For, in principle, there is no difference between a law prohibiting the wearing of concealed arms, and a law forbidding the wearing such as are exposed; and if the former be unconstitutional, the latter must be so likewise. But it should not be forgotten, that it is not only a part of the right that is secured by the constitution; it is the right entire and complete, as it existed at the adoption of the constitution; and if any portion of that right be impaired, immaterial how small the part may be, and immaterial the order of time at which it be done, it is equally forbidden by the constitution." [Bliss vs. Commonwealth, 12 Ky. (2 Litt.) 90, at 92, and 93, 13 Am. Dec. 251 (1822)]

" 'The right of the people to keep and bear arms shall not be infringed.' The right of the whole people, old and young, men, women and boys, and not militia only, to keep and bear arms of every description, and not such merely as are used by the milita, shall not be infringed, curtailed, or broken in upon, in the smallest degree; and all this for the important end to be attained: the rearing up and qualifying a well-regulated militia, so vitally necessary to the security of a free State. Our opinion is that any law, State or Federal, is repugnant to the Constitution, and void, which contravenes this right." [Nunn vs. State, 1 Ga. (1 Kel.) 243, at 251 (1846)]

"The provision in the Constitution granting the right to all persons to bear arms is a limitation upon the power of the Legislature to enact any law to the contrary. The exercise of a right guaranteed by the Constitution cannot be made subject to the will of the sheriff." [People vs. Zerillo, 219 Mich. 635, 189 N.W. 927, at 928 (1922)]
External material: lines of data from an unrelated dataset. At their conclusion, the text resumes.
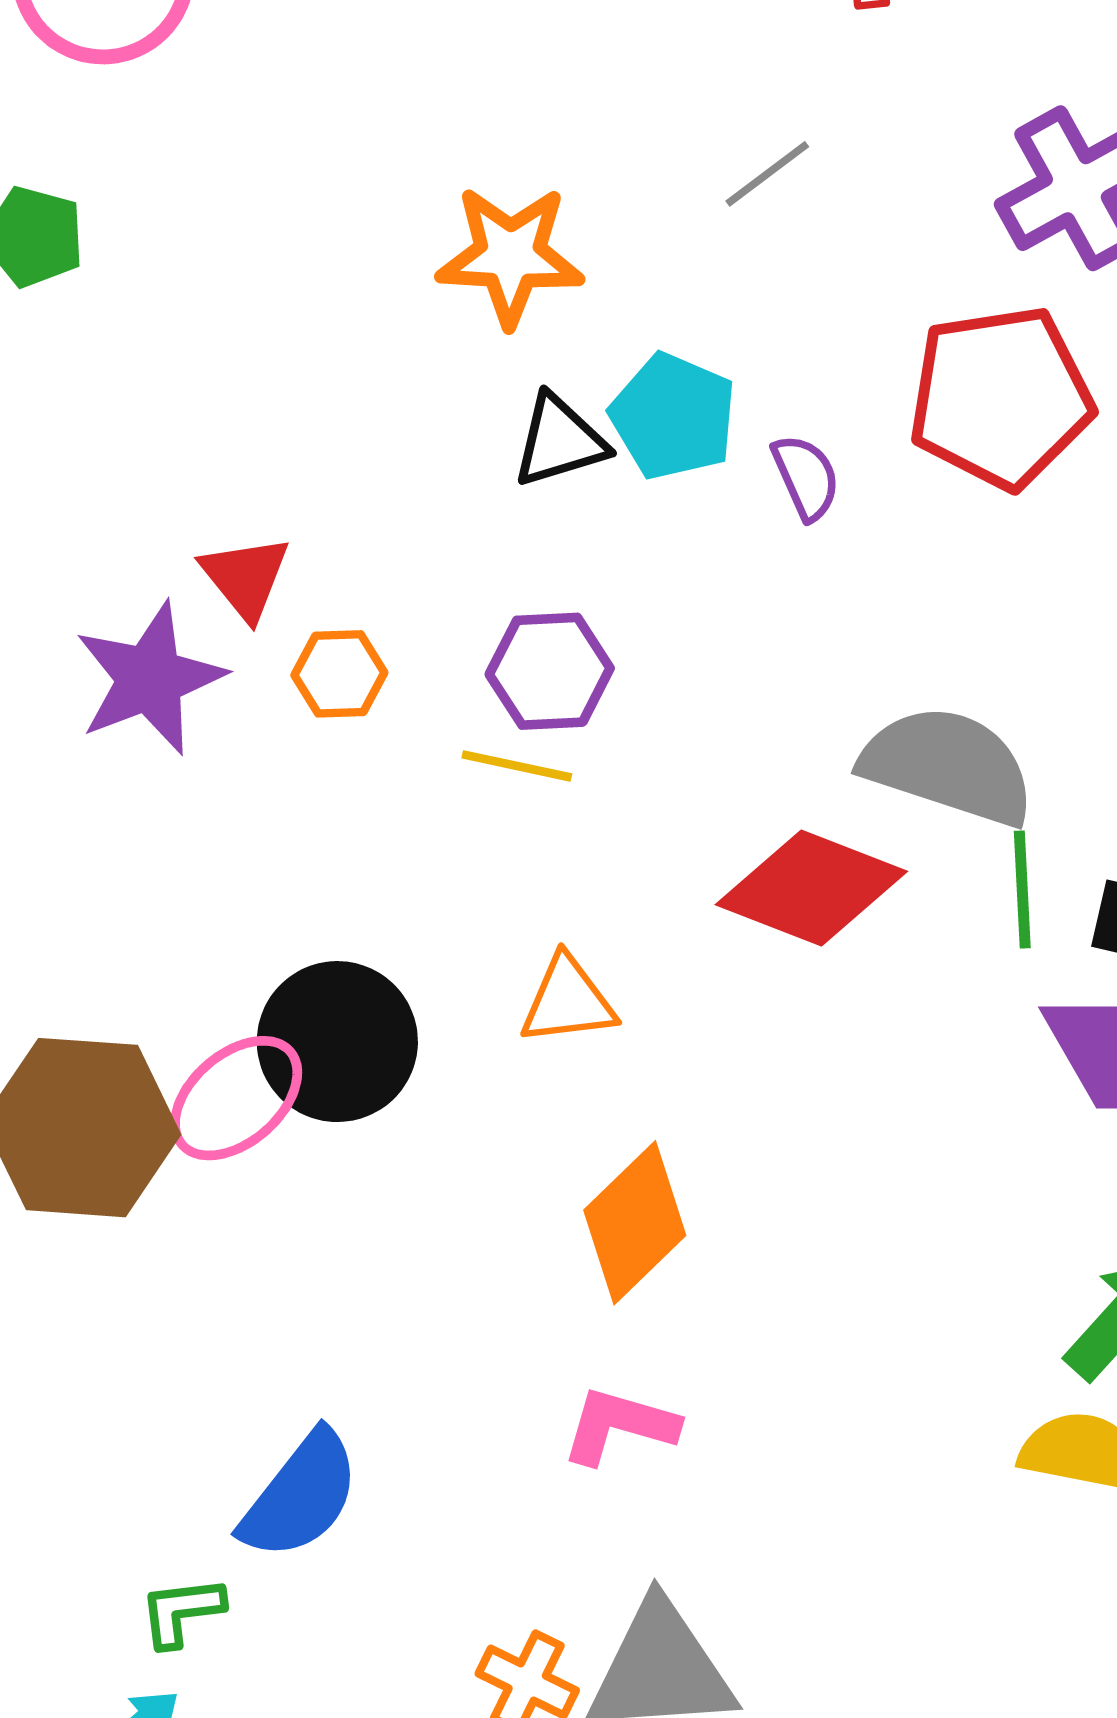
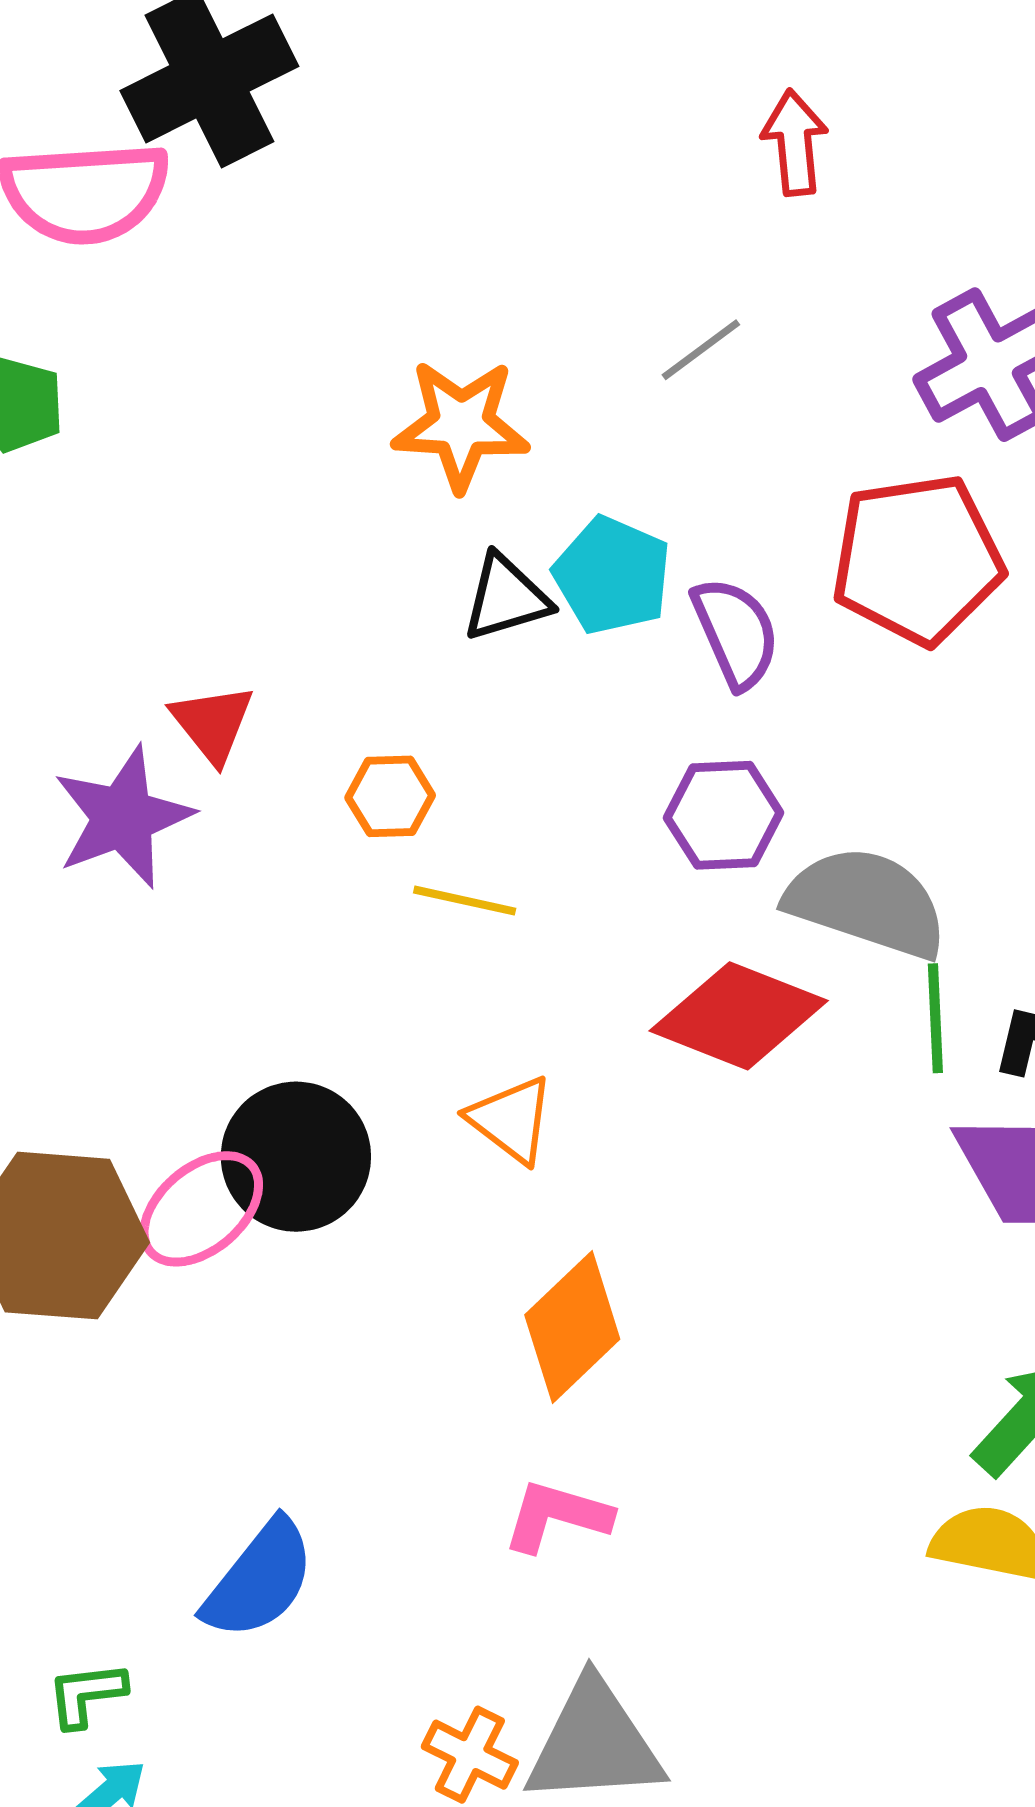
purple semicircle: (806, 477) -> (736, 633), size x1.4
purple hexagon: (550, 671) -> (724, 815), moved
orange hexagon: (339, 674) -> (390, 796), moved
orange triangle: (568, 1001) -> (511, 1120), turned 44
green L-shape: (182, 1611) -> (86, 1694), moved

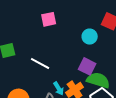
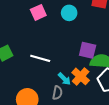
cyan circle: (90, 37) -> (69, 13), moved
"The maintenance of the right to bear arms is a most essential one to every free people and should not be whittled down by technical constructions." [State vs. Kerner, 181 N.C. 574, 107 S.E. 222, at 224 (1921)]

"The right of a citizen to bear arms, in lawful defense of himself or the State, is absolute. He does not derive it from the State government. It is one of the "high powers" delegated directly to the citizen, and 'is excepted out of the general powers of government.' A law cannot be passed to infringe upon or impair it, because it is above the law, and independent of the lawmaking power." [Cockrum v. State, 24 Tex. 394, at 401-402 (1859)]


----------



## ghostdog2 (Jan 22, 2005)

Bester, T'gace and Technopunk said it all. The research from T'gace is something I intend to keep. I feel pretty sure I'll get a chance to use it. Thanks.


----------



## AC_Pilot (Jan 22, 2005)

TGace.. thank you very much for that post.. I have previously read each of these quotes but never seen them all in one place before.. if anyone even cared to read them all it should instantly silence opposition as far as defining the second's intent.. and what our rights are. 

But socialists and others who would see us helpless, and utterly change our way of life, care *little *for original intent. They are, indeed, *revolutionaries* intent on a "brave new world" of absolute *state control *of our families and personal lives. Indeed they are traitors intent on harm and I for one will not stand for it.


----------



## rmcrobertson (Jan 22, 2005)

Given that our so-called Founding Fathers were a collection of atheists, agnostics, radicals, liberals, nut-bar Christians, slave-owners and recent immigrants who toted muzzle-loading muskets, one would submit that the guys who think that everybody has to be a fundamentalist Bible-thumper toting an automatic weapon are the contemporary radicals, undercutting the hope that the Constitution represents at every turn.

History also suggests strongly that if push ever did come to shove, it is the smugly religious and the gun-wavers who would be first to collaborate with the dictatorship.

After all, aren't these the folks who support current attacks on civil liberties, the launching of unnecessary wars, and the "security," for the current Inauguration, all on the theory that this sort of nonsense will bring God back into America...hadn't known He left.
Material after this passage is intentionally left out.